Du Bouchage, therefore, passed through all the apartments until he reached the garden, a true garden of a Roman prelate, luxurious in its shade, coolness, and perfume, such as, at the present day, may be found at the Villa Pamphile or the Palais Borghese.

Henri paused under a group of trees: at this moment the gate close to the river side rolled on its hinges, and a man shrouded in a large brown cloak passed through, followed by a person in a page's costume.
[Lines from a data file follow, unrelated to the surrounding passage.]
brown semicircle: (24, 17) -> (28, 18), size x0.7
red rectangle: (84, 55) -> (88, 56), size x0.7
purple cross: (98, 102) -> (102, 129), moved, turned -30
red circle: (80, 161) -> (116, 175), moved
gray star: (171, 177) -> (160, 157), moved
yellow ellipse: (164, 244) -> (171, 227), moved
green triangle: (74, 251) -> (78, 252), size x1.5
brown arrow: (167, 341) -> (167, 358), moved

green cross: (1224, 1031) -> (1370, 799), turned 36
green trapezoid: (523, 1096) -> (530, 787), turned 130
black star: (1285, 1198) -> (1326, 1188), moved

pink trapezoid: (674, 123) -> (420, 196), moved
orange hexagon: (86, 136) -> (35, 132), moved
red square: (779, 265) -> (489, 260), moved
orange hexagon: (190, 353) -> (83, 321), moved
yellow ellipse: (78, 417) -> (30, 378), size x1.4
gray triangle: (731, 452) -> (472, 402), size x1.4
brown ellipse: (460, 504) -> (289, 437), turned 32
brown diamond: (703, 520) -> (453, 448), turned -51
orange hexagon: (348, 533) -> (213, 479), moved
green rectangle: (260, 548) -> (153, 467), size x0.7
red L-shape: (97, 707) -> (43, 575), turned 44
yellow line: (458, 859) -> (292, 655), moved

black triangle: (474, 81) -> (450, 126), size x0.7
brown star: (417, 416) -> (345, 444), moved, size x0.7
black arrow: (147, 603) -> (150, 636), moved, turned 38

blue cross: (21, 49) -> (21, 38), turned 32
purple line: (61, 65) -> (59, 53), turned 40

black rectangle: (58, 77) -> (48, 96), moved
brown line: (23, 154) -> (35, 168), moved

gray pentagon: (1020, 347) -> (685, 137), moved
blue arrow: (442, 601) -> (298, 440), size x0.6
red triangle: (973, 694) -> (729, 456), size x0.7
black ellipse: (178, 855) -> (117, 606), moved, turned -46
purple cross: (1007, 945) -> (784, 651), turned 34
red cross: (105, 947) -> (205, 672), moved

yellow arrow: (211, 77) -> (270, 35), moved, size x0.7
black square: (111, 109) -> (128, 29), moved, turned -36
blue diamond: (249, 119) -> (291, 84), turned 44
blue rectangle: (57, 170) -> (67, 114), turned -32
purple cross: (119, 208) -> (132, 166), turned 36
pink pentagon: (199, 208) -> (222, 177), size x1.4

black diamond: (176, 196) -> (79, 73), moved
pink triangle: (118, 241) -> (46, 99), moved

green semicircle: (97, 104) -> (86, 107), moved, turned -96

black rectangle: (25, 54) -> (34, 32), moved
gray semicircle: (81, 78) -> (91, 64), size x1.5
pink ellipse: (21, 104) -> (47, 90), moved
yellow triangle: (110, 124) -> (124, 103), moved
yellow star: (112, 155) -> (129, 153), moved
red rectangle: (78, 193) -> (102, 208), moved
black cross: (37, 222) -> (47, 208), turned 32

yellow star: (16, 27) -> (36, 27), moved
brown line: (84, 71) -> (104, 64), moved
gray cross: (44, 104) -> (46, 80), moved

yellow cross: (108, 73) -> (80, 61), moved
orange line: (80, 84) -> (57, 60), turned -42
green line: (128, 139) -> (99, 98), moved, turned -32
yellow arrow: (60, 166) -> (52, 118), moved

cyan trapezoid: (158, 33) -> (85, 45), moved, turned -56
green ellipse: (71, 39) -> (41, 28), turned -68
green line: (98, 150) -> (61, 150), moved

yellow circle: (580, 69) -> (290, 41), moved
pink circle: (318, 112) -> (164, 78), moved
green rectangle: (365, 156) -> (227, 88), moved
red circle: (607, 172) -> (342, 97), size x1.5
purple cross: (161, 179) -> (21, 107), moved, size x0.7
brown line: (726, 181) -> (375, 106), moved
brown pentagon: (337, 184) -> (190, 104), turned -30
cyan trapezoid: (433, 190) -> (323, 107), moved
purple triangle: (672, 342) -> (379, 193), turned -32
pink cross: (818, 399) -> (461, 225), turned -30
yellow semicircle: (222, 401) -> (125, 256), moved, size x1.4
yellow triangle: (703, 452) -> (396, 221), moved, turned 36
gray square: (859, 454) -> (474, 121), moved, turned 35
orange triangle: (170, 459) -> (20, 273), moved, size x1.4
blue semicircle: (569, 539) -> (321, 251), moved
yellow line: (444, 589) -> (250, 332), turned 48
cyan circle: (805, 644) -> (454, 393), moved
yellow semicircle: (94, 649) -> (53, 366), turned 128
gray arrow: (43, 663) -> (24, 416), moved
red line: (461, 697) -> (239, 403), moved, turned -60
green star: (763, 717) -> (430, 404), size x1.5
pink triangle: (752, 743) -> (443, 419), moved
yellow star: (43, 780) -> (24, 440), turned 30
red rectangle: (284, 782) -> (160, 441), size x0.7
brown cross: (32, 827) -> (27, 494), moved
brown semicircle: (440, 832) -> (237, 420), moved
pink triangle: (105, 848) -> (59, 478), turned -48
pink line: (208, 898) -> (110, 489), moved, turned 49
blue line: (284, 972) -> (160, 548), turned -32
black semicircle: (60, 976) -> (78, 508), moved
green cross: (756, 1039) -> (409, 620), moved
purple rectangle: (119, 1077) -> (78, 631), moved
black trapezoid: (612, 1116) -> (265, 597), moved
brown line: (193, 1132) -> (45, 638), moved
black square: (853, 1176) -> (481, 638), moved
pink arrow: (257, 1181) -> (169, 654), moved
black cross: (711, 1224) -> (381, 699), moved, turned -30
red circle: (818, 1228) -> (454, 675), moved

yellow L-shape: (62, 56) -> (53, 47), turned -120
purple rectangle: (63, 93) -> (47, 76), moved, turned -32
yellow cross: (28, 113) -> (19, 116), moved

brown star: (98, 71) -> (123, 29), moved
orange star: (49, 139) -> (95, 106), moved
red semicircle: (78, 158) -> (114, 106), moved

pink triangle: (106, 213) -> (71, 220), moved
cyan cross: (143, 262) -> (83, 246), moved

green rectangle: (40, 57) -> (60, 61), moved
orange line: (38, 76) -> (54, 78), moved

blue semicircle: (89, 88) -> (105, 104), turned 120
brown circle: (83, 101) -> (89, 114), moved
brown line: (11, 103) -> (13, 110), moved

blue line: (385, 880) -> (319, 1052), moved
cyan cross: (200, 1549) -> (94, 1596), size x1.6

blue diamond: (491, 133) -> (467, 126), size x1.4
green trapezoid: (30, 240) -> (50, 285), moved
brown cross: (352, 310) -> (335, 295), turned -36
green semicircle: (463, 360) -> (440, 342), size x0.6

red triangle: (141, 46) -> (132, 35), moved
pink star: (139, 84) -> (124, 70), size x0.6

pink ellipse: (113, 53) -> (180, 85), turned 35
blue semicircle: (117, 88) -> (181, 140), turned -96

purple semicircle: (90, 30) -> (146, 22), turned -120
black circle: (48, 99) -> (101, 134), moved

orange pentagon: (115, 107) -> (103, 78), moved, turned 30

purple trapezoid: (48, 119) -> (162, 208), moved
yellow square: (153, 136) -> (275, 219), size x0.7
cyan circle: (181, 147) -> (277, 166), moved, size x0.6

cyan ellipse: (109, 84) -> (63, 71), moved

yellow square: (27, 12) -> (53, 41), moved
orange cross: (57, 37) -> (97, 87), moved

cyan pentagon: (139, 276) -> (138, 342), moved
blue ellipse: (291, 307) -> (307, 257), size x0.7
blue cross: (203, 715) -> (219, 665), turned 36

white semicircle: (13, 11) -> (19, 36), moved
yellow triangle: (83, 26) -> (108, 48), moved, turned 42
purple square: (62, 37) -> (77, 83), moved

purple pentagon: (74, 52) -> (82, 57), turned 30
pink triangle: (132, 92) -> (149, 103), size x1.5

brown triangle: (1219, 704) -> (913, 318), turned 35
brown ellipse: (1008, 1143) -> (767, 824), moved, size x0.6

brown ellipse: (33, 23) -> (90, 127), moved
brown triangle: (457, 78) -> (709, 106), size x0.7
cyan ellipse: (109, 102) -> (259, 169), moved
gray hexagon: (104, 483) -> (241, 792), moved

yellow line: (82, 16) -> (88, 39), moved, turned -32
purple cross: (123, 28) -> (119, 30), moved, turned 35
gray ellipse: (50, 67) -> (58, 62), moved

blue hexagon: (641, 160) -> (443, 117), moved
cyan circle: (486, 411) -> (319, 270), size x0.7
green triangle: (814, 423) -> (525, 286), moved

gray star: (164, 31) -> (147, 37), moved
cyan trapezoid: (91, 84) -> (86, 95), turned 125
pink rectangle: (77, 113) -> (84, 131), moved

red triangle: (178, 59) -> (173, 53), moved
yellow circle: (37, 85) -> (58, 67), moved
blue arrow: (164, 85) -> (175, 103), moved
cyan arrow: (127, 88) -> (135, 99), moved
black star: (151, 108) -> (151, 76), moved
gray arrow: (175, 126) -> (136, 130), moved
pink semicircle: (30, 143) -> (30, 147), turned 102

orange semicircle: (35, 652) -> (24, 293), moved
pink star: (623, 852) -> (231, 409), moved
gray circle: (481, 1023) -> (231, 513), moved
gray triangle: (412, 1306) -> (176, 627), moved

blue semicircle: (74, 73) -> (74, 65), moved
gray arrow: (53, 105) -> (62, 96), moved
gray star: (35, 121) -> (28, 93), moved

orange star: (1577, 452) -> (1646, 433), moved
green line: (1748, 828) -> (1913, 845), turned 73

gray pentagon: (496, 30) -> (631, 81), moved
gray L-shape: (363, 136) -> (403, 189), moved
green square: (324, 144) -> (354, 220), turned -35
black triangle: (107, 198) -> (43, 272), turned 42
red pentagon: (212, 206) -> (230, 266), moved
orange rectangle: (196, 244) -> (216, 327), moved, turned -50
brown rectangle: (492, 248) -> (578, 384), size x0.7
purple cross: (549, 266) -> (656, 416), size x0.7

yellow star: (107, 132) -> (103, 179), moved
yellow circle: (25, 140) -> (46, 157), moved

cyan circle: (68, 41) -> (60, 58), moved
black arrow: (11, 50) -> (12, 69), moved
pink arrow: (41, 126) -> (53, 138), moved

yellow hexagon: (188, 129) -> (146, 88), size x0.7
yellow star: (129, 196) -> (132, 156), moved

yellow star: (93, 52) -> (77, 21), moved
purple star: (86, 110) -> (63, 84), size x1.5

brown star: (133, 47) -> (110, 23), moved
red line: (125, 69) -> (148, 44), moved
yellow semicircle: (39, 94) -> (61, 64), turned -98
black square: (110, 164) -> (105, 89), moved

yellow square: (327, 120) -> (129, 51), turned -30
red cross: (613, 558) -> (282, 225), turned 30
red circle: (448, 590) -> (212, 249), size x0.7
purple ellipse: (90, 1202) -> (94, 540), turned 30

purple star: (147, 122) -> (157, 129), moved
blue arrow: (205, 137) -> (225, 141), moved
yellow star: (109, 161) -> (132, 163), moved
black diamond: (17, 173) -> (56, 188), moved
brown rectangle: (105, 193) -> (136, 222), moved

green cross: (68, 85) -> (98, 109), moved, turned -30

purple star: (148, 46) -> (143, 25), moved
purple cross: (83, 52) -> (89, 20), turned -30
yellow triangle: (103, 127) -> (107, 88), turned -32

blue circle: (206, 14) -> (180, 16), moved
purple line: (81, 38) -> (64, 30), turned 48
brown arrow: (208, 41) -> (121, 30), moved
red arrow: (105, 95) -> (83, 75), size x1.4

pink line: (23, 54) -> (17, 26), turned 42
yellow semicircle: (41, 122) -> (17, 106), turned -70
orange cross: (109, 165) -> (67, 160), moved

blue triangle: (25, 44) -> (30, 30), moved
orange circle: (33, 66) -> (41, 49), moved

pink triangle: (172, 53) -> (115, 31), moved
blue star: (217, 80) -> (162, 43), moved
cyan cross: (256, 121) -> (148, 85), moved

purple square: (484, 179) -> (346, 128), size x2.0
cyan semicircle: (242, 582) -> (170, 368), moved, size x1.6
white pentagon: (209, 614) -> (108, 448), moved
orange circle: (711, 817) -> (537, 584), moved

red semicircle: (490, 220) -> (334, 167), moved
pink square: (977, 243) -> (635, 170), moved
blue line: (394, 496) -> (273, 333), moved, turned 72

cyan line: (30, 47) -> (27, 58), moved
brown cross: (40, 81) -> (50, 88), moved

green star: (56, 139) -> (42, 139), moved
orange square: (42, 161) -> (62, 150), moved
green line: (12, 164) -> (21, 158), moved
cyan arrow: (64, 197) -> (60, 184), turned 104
The man, perceiving Henri, who was too absorbed in his reverie to think of him, glided through the trees, avoiding the observation either of Du Bouchage or of any one else.

Henri paid no attention to this mysterious entry; and it was only as he turned round that he saw the man entering the apartments.

After he had waited about ten minutes, and as he was about to enter the house, for the purpose of interrogating one of the attendants with the view of ascertaining at what hour precisely his brother would be visible, a servant, who seemed to be in search of him, observed his approach, and advancing in his direction, begged him to have the goodness to pass into the library, where the cardinal awaited him.

Henri complied with this invitation, but not very readily, as he conjectured that a fresh contest would result from it; he found his brother the cardinal engaged, with the assistance of a valet-de-chambre, in trying on a prelate's costume, a little worldly-looking, perhaps, in its shape and fashion, but elegant and becoming in its style.

"Good-morning, comte," said the cardinal; "what news have you?"

"Excellent news, as far as our family is concerned," said Henri. "Anne, you know, has covered himself with glory in that retreat from Anvers, and is alive."

"Heaven be praised! and are you too, Henri, safe and sound?"

"Yes, my brother."

"You see," said the cardinal, "that Heaven holds us in its keeping."

"I am so full of gratitude to Heaven, my brother, that I have formed the project of dedicating myself to its service. I am come to talk seriously to you upon this project, which is now well matured, and about which I have already spoken to you."